Maybe they’ll check the signatures one by one, but the message is wrong. Nicolás, in truth, is declaring that he doesn’t trust the technical capacity -and work ethics- of the National Electoral Council. he’s telling the electoral authorities that he prefers the work of a mayor and a traitor. It might be a moral punishment for delivering the form, for giving in to pressure. But the negative balance is his, for a change.

Nevertheless, Nicolás doesn’t fear any test or sacrifice because he’s already lived and his fate is written. I endorse his interpretation. It’s written with the calligraphy of two million Venezuelans who signed to request the activation of the recall referendum. But he says that the people won’t abandon him, that the first ones to vote in his favor would be us women, and in turn we’d take our husbands and children. So adorably misogynistic, el muy becerro.

And the psychopath

He’s been in so many simultaneous posts that it doesn’t take an extraordinary effort to understand what Libertador’s mayor isn’t. That’s why Caracas is in the state it’s in. After Nicolás suggested drinking moringa con manzanilla, he gave way to his guardian, who made a mistake the moment he opened his mouth by talking about “the Revolution’s” Constitution instead of the Republic’s. That wasn’t free either.

Rodríguez clarified that this is merely an administrative requirement, not the recall referendum. That votes are secret but signatures aren’t. That the PSUV has the right to go to the CNE and see who signed, why we signed, and under which conditions. For that, they’ll be accompanied by experts in graphology, fingerprinting, biometrics and the Law. He didn’t say who’s going to pay for them, but it’s probably going to be the State because “we must respect what the people of Venezuela chose” when they elected Nicolás into office. Unfortunately such a distinction doesn’t apply to the deputies elected on December 6.

Probable scenarios

If the required 1% of signatures passes the verification test, we’ll have the referendum anytime, said Nicolás, suggesting that we shouldn’t despair.
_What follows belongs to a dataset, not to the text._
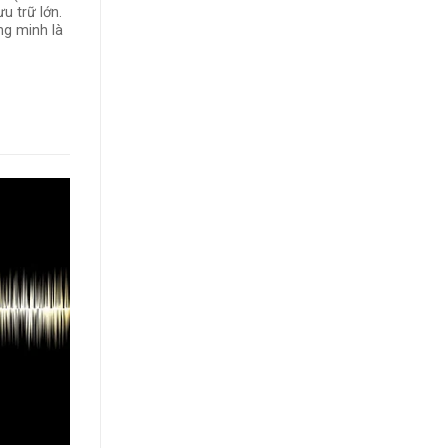
u trữ lớn.
ng minh là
We should take it easy, because in three months the AN’s popularity will be 25%. He didn’t say where got those figures, and he also failed to say that Datanálisis estimates that seven out of every ten Venezuelans want a regime change, and that, according to DatinCorp, 69% of Venezuelans would vote to revoke his mandate.

But if the requirements are not met, the referendum is a no-go. Nicolás spoke again about challenging a process that can’t be challenged. He keeps ignoring -like a becerro– the root of his unpopularity, he continues on without rectification in his propaganda-filled country, while the apocalypse only gets worse under his absolute irresponsibility.

Naky Soto

Naky gets called Naibet at home and at the bank. She coordinates training programs for an NGO. She collects moments and turns them into words. She has more stories than freckles.